Version 1.0 of the Wireless USB specification, which is being promoted as the successor to the USB data transfer method between
electronics devices, should be approved by mid-May, according to Intel.
The Wireless USB specification is for 480Mbps transfer speed over distances of about three meters and it will work at lower speeds up
to a distance of about 10 meters.
A candidate Version 1.0 specification was sent to the Wireless USB Promoter Group on April 1 for a 45 day review, said Jeff
Ravencraft, technology strategist for Intel's Communications Technology Lab, at a press event during the Intel Developer Forum (IDF)
Japan 2005, on Friday.
"The new news is...we'll have the specification finalized on or about May 15," he said.
Version 1.0 of any technology is a key specification that enables developers to start product design. The Wireless USB Promoter
Group, which is authorizing the specification, consists of Agere Systems Inc., Hewlett-Packard, Microsoft, NEC Electronics, Philips
Semiconductors, which is part of Koninklijke Philips Electronics, Samsung Electronics, and Intel.
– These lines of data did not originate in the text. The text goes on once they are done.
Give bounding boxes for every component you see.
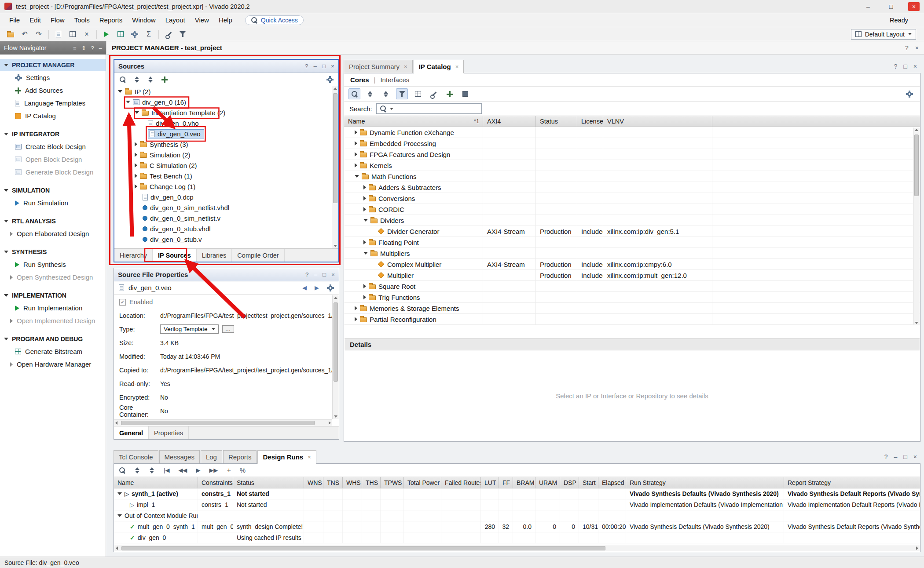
properties-scrollbar[interactable] bbox=[332, 295, 339, 419]
tab-ip-sources[interactable]: IP Sources bbox=[153, 249, 197, 262]
run-row-div-gen[interactable]: ✓div_gen_0 Using cached IP results bbox=[114, 532, 920, 543]
chevron-down-icon[interactable] bbox=[355, 175, 359, 178]
scroll-down-icon[interactable] bbox=[334, 245, 337, 247]
chevron-down-icon[interactable] bbox=[118, 90, 122, 93]
column-axi4[interactable]: AXI4 bbox=[483, 116, 536, 127]
column-start[interactable]: Start bbox=[579, 477, 598, 488]
scroll-up-icon[interactable] bbox=[915, 129, 918, 131]
help-icon[interactable]: ? bbox=[91, 45, 94, 51]
ip-category-row[interactable]: Math Functions bbox=[344, 171, 920, 182]
create-runs-icon[interactable]: + bbox=[227, 466, 231, 474]
minimize-panel-icon[interactable]: – bbox=[99, 45, 102, 51]
tree-item-change-log[interactable]: Change Log (1) bbox=[114, 181, 338, 192]
column-name[interactable]: Name bbox=[114, 477, 198, 488]
chevron-down-icon[interactable] bbox=[4, 294, 8, 297]
column-bram[interactable]: BRAM bbox=[513, 477, 535, 488]
sidebar-section-simulation[interactable]: SIMULATION bbox=[0, 184, 106, 197]
sidebar-section-implementation[interactable]: IMPLEMENTATION bbox=[0, 289, 106, 302]
tree-item-div-gen-0-veo[interactable]: div_gen_0.veo bbox=[114, 128, 338, 139]
chevron-right-icon[interactable] bbox=[135, 174, 137, 178]
run-row-impl-1[interactable]: ▷impl_1 constrs_1 Not started Vivado Imp… bbox=[114, 499, 920, 510]
chevron-down-icon[interactable] bbox=[363, 219, 368, 222]
sidebar-section-ip-integrator[interactable]: IP INTEGRATOR bbox=[0, 128, 106, 140]
tab-general[interactable]: General bbox=[114, 426, 149, 439]
sidebar-section-rtl-analysis[interactable]: RTL ANALYSIS bbox=[0, 215, 106, 227]
tree-item-sim-netlist-v[interactable]: div_gen_0_sim_netlist.v bbox=[114, 213, 338, 223]
probe-icon[interactable] bbox=[176, 29, 190, 40]
tab-reports[interactable]: Reports bbox=[223, 450, 257, 463]
scrollbar-thumb[interactable] bbox=[914, 135, 919, 196]
chevron-down-icon[interactable] bbox=[4, 220, 8, 222]
tree-item-c-simulation[interactable]: C Simulation (2) bbox=[114, 160, 338, 171]
play-icon[interactable]: ▶ bbox=[196, 467, 200, 473]
quick-access-search[interactable]: Quick Access bbox=[245, 15, 304, 25]
ip-category-row[interactable]: FPGA Features and Design bbox=[344, 149, 920, 160]
column-total-power[interactable]: Total Power bbox=[404, 477, 441, 488]
tree-item-simulation[interactable]: Simulation (2) bbox=[114, 149, 338, 160]
collapse-all-icon[interactable] bbox=[135, 467, 140, 474]
undo-icon[interactable]: ↶ bbox=[18, 29, 32, 40]
properties-hscrollbar[interactable] bbox=[114, 419, 332, 426]
sources-panel-header[interactable]: Sources ? – □ × bbox=[114, 60, 338, 73]
chevron-down-icon[interactable] bbox=[4, 133, 8, 135]
elaborate-icon[interactable] bbox=[114, 29, 128, 40]
open-project-icon[interactable] bbox=[4, 29, 18, 40]
toggle-icon[interactable]: ≡ bbox=[73, 45, 77, 51]
step-back-icon[interactable]: ◀◀ bbox=[178, 467, 187, 473]
column-status[interactable]: Status bbox=[536, 116, 577, 127]
column-constraints[interactable]: Constraints bbox=[198, 477, 233, 488]
menu-tools[interactable]: Tools bbox=[70, 13, 95, 27]
scroll-up-icon[interactable] bbox=[334, 87, 337, 90]
tree-item-div-gen-0-vho[interactable]: div_gen_0.vho bbox=[114, 118, 338, 128]
close-panel-icon[interactable]: × bbox=[913, 63, 917, 70]
chevron-right-icon[interactable] bbox=[363, 295, 366, 299]
ip-category-row[interactable]: Multipliers bbox=[344, 248, 920, 259]
sidebar-item-add-sources[interactable]: Add Sources bbox=[0, 84, 106, 97]
help-icon[interactable]: ? bbox=[884, 453, 888, 460]
tab-tcl-console[interactable]: Tcl Console bbox=[114, 450, 158, 463]
help-icon[interactable]: ? bbox=[305, 63, 308, 69]
browse-button[interactable]: … bbox=[222, 325, 234, 333]
column-wns[interactable]: WNS bbox=[304, 477, 323, 488]
chevron-right-icon[interactable] bbox=[363, 240, 366, 244]
chevron-down-icon[interactable] bbox=[4, 251, 8, 253]
gear-icon[interactable] bbox=[327, 284, 334, 291]
column-status[interactable]: Status bbox=[233, 477, 304, 488]
ip-category-row[interactable]: Square Root bbox=[344, 281, 920, 292]
chevron-down-icon[interactable] bbox=[363, 252, 368, 255]
expand-all-icon[interactable] bbox=[149, 467, 155, 474]
tree-item-instantiation-template[interactable]: Instantiation Template (2) bbox=[114, 107, 338, 118]
column-whs[interactable]: WHS bbox=[343, 477, 362, 488]
filter-button[interactable] bbox=[396, 88, 408, 99]
chevron-right-icon[interactable] bbox=[355, 130, 357, 135]
scrollbar-thumb[interactable] bbox=[121, 421, 315, 425]
chevron-right-icon[interactable] bbox=[135, 153, 137, 157]
add-sources-icon[interactable] bbox=[161, 76, 168, 83]
menu-flow[interactable]: Flow bbox=[46, 13, 70, 27]
expand-all-icon[interactable] bbox=[148, 76, 154, 83]
chevron-down-icon[interactable] bbox=[126, 101, 130, 103]
chevron-down-icon[interactable] bbox=[117, 514, 122, 517]
sidebar-section-project-manager[interactable]: PROJECT MANAGER bbox=[0, 59, 106, 71]
chevron-right-icon[interactable] bbox=[363, 196, 366, 200]
close-panel-icon[interactable]: × bbox=[331, 271, 335, 278]
scroll-up-icon[interactable] bbox=[334, 297, 337, 299]
scroll-down-icon[interactable] bbox=[915, 322, 918, 324]
enabled-checkbox[interactable]: ✓ bbox=[119, 299, 126, 306]
menu-window[interactable]: Window bbox=[127, 13, 160, 27]
add-repository-button[interactable] bbox=[444, 88, 455, 99]
sidebar-item-open-elaborated-design[interactable]: Open Elaborated Design bbox=[0, 227, 106, 240]
menu-reports[interactable]: Reports bbox=[95, 13, 128, 27]
ip-category-row[interactable]: Dividers bbox=[344, 215, 920, 226]
tree-item-ip[interactable]: IP (2) bbox=[114, 86, 338, 97]
run-group-row[interactable]: Out-of-Context Module Runs bbox=[114, 510, 920, 521]
column-run-strategy[interactable]: Run Strategy bbox=[626, 477, 784, 488]
tab-log[interactable]: Log bbox=[201, 450, 222, 463]
collapse-all-button[interactable] bbox=[364, 88, 376, 99]
help-icon[interactable]: ? bbox=[905, 44, 909, 51]
sources-scrollbar[interactable] bbox=[332, 86, 338, 248]
ip-category-row[interactable]: Floating Point bbox=[344, 237, 920, 248]
gear-icon[interactable] bbox=[326, 76, 334, 83]
tree-item-synthesis[interactable]: Synthesis (3) bbox=[114, 139, 338, 149]
run-icon[interactable] bbox=[99, 29, 114, 40]
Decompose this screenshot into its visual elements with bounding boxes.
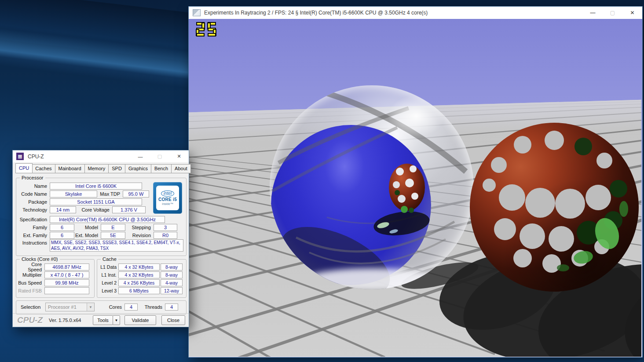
core-speed-row: Core Speed 4698.87 MHz <box>16 263 94 271</box>
multiplier-field: x 47.0 ( 8 - 47 ) <box>44 271 89 278</box>
tab-about[interactable]: About <box>172 164 191 173</box>
code-name-label: Code Name <box>16 191 50 197</box>
rated-fsb-label: Rated FSB <box>16 288 44 293</box>
tab-memory[interactable]: Memory <box>85 164 109 173</box>
tab-caches[interactable]: Caches <box>32 164 55 173</box>
package-label: Package <box>16 199 50 205</box>
multiplier-row: Multiplier x 47.0 ( 8 - 47 ) <box>16 271 94 279</box>
model-field: E <box>101 224 125 231</box>
processor-group: Processor Name Intel Core i5 6600K Code … <box>16 178 187 256</box>
minimize-button[interactable]: — <box>583 7 603 19</box>
glass-sphere <box>270 85 474 289</box>
minimize-button[interactable]: — <box>131 150 150 162</box>
close-button[interactable]: ✕ <box>622 7 642 19</box>
l1-inst-row: L1 Inst. 4 x 32 KBytes 8-way <box>97 271 186 279</box>
ext-model-label: Ext. Model <box>74 233 101 238</box>
cpuz-footer: CPU-Z Ver. 1.75.0.x64 Tools ▼ Validate C… <box>13 313 189 327</box>
ext-family-field: 6 <box>50 232 74 239</box>
clocks-group-legend: Clocks (Core #0) <box>20 256 60 262</box>
l1-inst-assoc-field: 8-way <box>161 271 183 278</box>
maximize-button[interactable]: ▢ <box>150 150 169 162</box>
core-voltage-field: 1.376 V <box>112 206 146 213</box>
tools-dropdown-button[interactable]: ▼ <box>113 315 120 325</box>
l1-data-label: L1 Data <box>97 264 118 270</box>
raytracer-titlebar[interactable]: Experiments In Raytracing 2 / FPS: 24 § … <box>189 7 642 19</box>
processor-select[interactable]: Processor #1 ▼ <box>45 303 95 311</box>
cpuz-version: Ver. 1.75.0.x64 <box>49 318 81 323</box>
model-label: Model <box>74 225 101 230</box>
l1-inst-label: L1 Inst. <box>97 272 118 278</box>
tab-bench[interactable]: Bench <box>151 164 172 173</box>
chevron-down-icon: ▼ <box>87 303 94 311</box>
max-tdp-label: Max TDP <box>97 191 123 197</box>
family-row: Family 6 Model E Stepping 3 <box>16 223 186 231</box>
stepping-field: 3 <box>154 224 177 231</box>
package-field: Socket 1151 LGA <box>50 198 142 205</box>
raytracer-app-icon <box>193 9 201 16</box>
raytracer-window-title: Experiments In Raytracing 2 / FPS: 24 § … <box>204 10 428 16</box>
raytracer-window: Experiments In Raytracing 2 / FPS: 24 § … <box>188 6 643 358</box>
level2-label: Level 2 <box>97 280 118 285</box>
close-button[interactable]: Close <box>161 315 185 325</box>
intel-logo: intel <box>161 190 174 197</box>
cache-group-legend: Cache <box>101 256 118 262</box>
fps-digit <box>196 22 205 37</box>
specification-label: Specification <box>16 217 50 222</box>
selection-row: Selection Processor #1 ▼ Cores 4 Threads… <box>16 301 186 313</box>
level2-row: Level 2 4 x 256 KBytes 4-way <box>97 279 186 287</box>
technology-field: 14 nm <box>50 206 76 213</box>
level2-assoc-field: 4-way <box>161 279 183 286</box>
level2-size-field: 4 x 256 KBytes <box>118 279 160 286</box>
l1-data-assoc-field: 8-way <box>161 263 183 271</box>
multiplier-label: Multiplier <box>16 272 44 278</box>
ext-model-field: 5E <box>101 232 125 239</box>
threads-field: 4 <box>165 303 178 311</box>
intel-core-i5-badge: intel CORE i5 inside™ <box>153 182 182 214</box>
cpuz-app-icon: ▦ <box>16 153 24 160</box>
clocks-group: Clocks (Core #0) Core Speed 4698.87 MHz … <box>16 259 95 298</box>
core-i5-label: CORE i5 <box>158 197 177 202</box>
level3-row: Level 3 6 MBytes 12-way <box>97 287 186 295</box>
code-name-field: Skylake <box>50 190 97 197</box>
level3-label: Level 3 <box>97 288 118 293</box>
instructions-field: MMX, SSE, SSE2, SSE3, SSSE3, SSE4.1, SSE… <box>50 239 183 252</box>
tab-cpu[interactable]: CPU <box>15 163 33 173</box>
rated-fsb-row: Rated FSB <box>16 287 94 295</box>
l1-inst-size-field: 4 x 32 KBytes <box>118 271 160 278</box>
cores-label: Cores <box>95 304 124 310</box>
cpuz-titlebar[interactable]: ▦ CPU-Z — ▢ ✕ <box>13 150 189 162</box>
selection-group: Selection Processor #1 ▼ Cores 4 Threads… <box>16 300 187 314</box>
tab-mainboard[interactable]: Mainboard <box>55 164 85 173</box>
name-label: Name <box>16 183 50 189</box>
instructions-label: Instructions <box>16 239 50 245</box>
revision-field: R0 <box>154 232 177 239</box>
processor-group-legend: Processor <box>20 175 45 180</box>
bus-speed-field: 99.98 MHz <box>44 279 89 286</box>
instructions-row: Instructions MMX, SSE, SSE2, SSE3, SSSE3… <box>16 239 186 252</box>
bus-speed-row: Bus Speed 99.98 MHz <box>16 279 94 287</box>
maximize-button[interactable]: ▢ <box>603 7 622 19</box>
intel-badge-card: intel CORE i5 inside™ <box>156 186 179 210</box>
bus-speed-label: Bus Speed <box>16 280 44 285</box>
cache-group: Cache L1 Data 4 x 32 KBytes 8-way L1 Ins… <box>97 259 187 298</box>
tab-spd[interactable]: SPD <box>109 164 125 173</box>
technology-label: Technology <box>16 207 50 212</box>
level3-size-field: 6 MBytes <box>118 287 160 294</box>
cpuz-window-title: CPU-Z <box>28 154 44 160</box>
tools-button[interactable]: Tools <box>93 315 113 325</box>
core-speed-field: 4698.87 MHz <box>44 263 89 271</box>
refracted-red-sphere <box>389 164 425 213</box>
tab-graphics[interactable]: Graphics <box>125 164 151 173</box>
l1-data-row: L1 Data 4 x 32 KBytes 8-way <box>97 263 186 271</box>
perforated-red-sphere <box>470 123 639 292</box>
specification-row: Specification Intel(R) Core(TM) i5-6600K… <box>16 216 186 223</box>
ext-family-row: Ext. Family 6 Ext. Model 5E Revision R0 <box>16 231 186 239</box>
close-button[interactable]: ✕ <box>169 150 189 162</box>
validate-button[interactable]: Validate <box>124 315 156 325</box>
raytracer-window-controls: — ▢ ✕ <box>583 7 642 19</box>
inside-label: inside™ <box>162 202 173 205</box>
fps-digit <box>207 22 216 37</box>
specification-field: Intel(R) Core(TM) i5-6600K CPU @ 3.50GHz <box>50 216 165 223</box>
name-field: Intel Core i5 6600K <box>50 183 142 190</box>
cores-field: 4 <box>124 303 138 311</box>
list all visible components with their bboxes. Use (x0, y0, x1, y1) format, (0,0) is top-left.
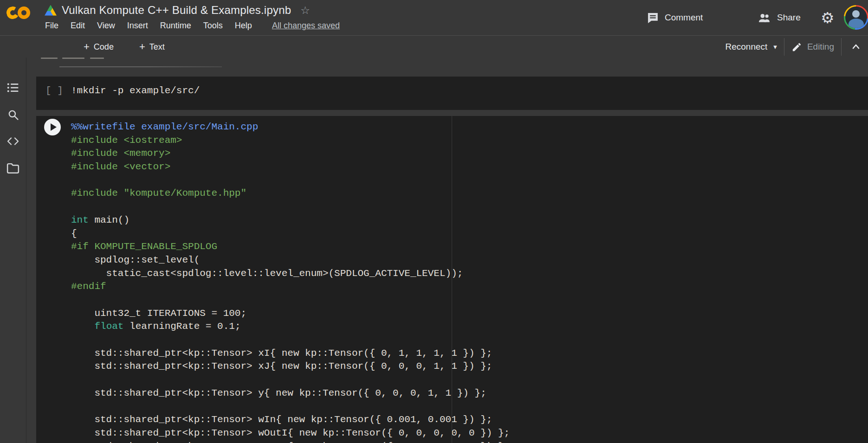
code-line[interactable]: #include <vector> (71, 161, 868, 174)
code-line[interactable]: std::shared_ptr<kp::Tensor> wOutI{ new k… (71, 427, 868, 440)
colab-logo[interactable] (6, 6, 32, 19)
code-editor[interactable]: %%writefile example/src/Main.cpp#include… (71, 121, 868, 443)
scrolled-text-fragment (41, 58, 58, 59)
avatar[interactable] (844, 5, 868, 30)
code-line[interactable]: int main() (71, 214, 868, 227)
code-line[interactable]: std::shared_ptr<kp::Tensor> wOutJ{ new k… (71, 440, 868, 443)
pencil-icon (791, 42, 802, 52)
comment-button[interactable]: Comment (647, 0, 703, 35)
drive-icon (45, 5, 57, 16)
editing-mode-button[interactable]: Editing (791, 42, 834, 52)
add-text-button[interactable]: + Text (139, 36, 165, 58)
code-line[interactable]: #include <iostream> (71, 134, 868, 148)
menu-item-help[interactable]: Help (229, 19, 258, 32)
code-line[interactable]: std::shared_ptr<kp::Tensor> xI{ new kp::… (71, 347, 868, 360)
add-code-button[interactable]: + Code (84, 36, 114, 58)
code-line[interactable]: !mkdir -p example/src/ (71, 84, 868, 98)
code-line[interactable]: std::shared_ptr<kp::Tensor> xJ{ new kp::… (71, 360, 868, 373)
code-line[interactable]: #include "kompute/Kompute.hpp" (71, 187, 868, 200)
chevron-up-icon (850, 41, 862, 52)
previous-cell-edge (59, 66, 222, 67)
table-of-contents-icon[interactable] (6, 81, 19, 94)
code-line[interactable]: { (71, 227, 868, 241)
comment-icon (647, 12, 659, 24)
code-line[interactable] (71, 334, 868, 347)
scrolled-text-fragment (62, 58, 84, 59)
files-folder-icon[interactable] (6, 161, 19, 174)
save-status[interactable]: All changes saved (272, 21, 340, 31)
menu-item-runtime[interactable]: Runtime (154, 19, 197, 32)
colab-logo-ring-left (5, 5, 20, 20)
collapse-toolbar-button[interactable] (849, 41, 863, 52)
code-line[interactable]: std::shared_ptr<kp::Tensor> wIn{ new kp:… (71, 413, 868, 427)
toolbar-divider (784, 38, 784, 56)
reconnect-button[interactable]: Reconnect ▾ (725, 42, 777, 52)
notebook-title[interactable]: Vulkan Kompute C++ Build & Examples.ipyn… (62, 4, 291, 17)
add-text-label: Text (149, 42, 165, 52)
code-line[interactable]: std::shared_ptr<kp::Tensor> y{ new kp::T… (71, 387, 868, 400)
code-cell-writefile[interactable]: %%writefile example/src/Main.cpp#include… (36, 116, 868, 443)
notebook-scroll-area[interactable]: [ ] !mkdir -p example/src/ %%writefile e… (27, 58, 868, 443)
play-icon (51, 123, 57, 131)
colab-logo-ring-right (18, 6, 30, 19)
code-line[interactable] (71, 400, 868, 413)
share-people-icon (758, 12, 771, 24)
add-code-label: Code (94, 42, 114, 52)
code-line[interactable]: #include <memory> (71, 147, 868, 161)
star-icon[interactable]: ☆ (300, 4, 310, 17)
share-button[interactable]: Share (758, 0, 801, 35)
code-snippets-icon[interactable] (6, 135, 19, 148)
code-line[interactable]: %%writefile example/src/Main.cpp (71, 121, 868, 134)
code-line[interactable] (71, 373, 868, 387)
reconnect-label: Reconnect (725, 42, 768, 52)
editor-ruler (452, 116, 452, 443)
code-line[interactable] (71, 294, 868, 307)
colab-app: Vulkan Kompute C++ Build & Examples.ipyn… (0, 0, 868, 443)
code-line[interactable]: float learningRate = 0.1; (71, 320, 868, 334)
menu-item-tools[interactable]: Tools (197, 19, 229, 32)
settings-button[interactable]: ⚙ (821, 0, 835, 35)
plus-icon: + (84, 42, 90, 52)
avatar-photo (845, 6, 867, 28)
code-line[interactable]: #if KOMPUTE_ENABLE_SPDLOG (71, 240, 868, 254)
search-icon[interactable] (6, 108, 19, 121)
toolbar-divider (841, 38, 842, 56)
menu-item-view[interactable]: View (91, 19, 121, 32)
notebook-toolbar: + Code + Text Reconnect ▾ Editing (0, 35, 868, 58)
menu-item-file[interactable]: File (39, 19, 65, 32)
share-label: Share (777, 13, 801, 23)
code-line[interactable] (71, 174, 868, 187)
menu-bar: FileEditViewInsertRuntimeToolsHelp All c… (39, 19, 340, 32)
gear-icon: ⚙ (821, 10, 835, 26)
code-line[interactable]: spdlog::set_level( (71, 254, 868, 267)
plus-icon: + (139, 42, 145, 52)
menu-item-insert[interactable]: Insert (121, 19, 154, 32)
execution-count[interactable]: [ ] (45, 84, 63, 98)
left-sidebar (0, 35, 26, 443)
code-cell-mkdir[interactable]: [ ] !mkdir -p example/src/ (36, 77, 868, 110)
code-line[interactable]: #endif (71, 280, 868, 294)
code-line[interactable] (71, 200, 868, 214)
code-line[interactable]: uint32_t ITERATIONS = 100; (71, 307, 868, 321)
editing-label: Editing (807, 42, 834, 52)
run-cell-button[interactable] (44, 119, 61, 135)
chevron-down-icon: ▾ (773, 43, 777, 51)
menu-item-edit[interactable]: Edit (65, 19, 91, 32)
code-line[interactable]: static_cast<spdlog::level::level_enum>(S… (71, 267, 868, 281)
header: Vulkan Kompute C++ Build & Examples.ipyn… (0, 0, 868, 35)
code-editor[interactable]: !mkdir -p example/src/ (71, 84, 868, 98)
comment-label: Comment (665, 13, 703, 23)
Consumers can look forward to a handful of Wireless USB products appearing in shops in the U.S. by the end of this year, with many
more products following in the first half of 2006, Ravencraft said.
NEC Electronics expects to have its first products on sale in Japan during the first half of 2006, according to Yoshiyuki Tomoda, senior
manager at the company's PC Peripheral Systems Division.
Intel is planning to boost Wireless USB's transfer speed to 1Gbps before the end of the decade, said Brad Hosler, Wireless USB
architect at Intel's Communications Technology Lab.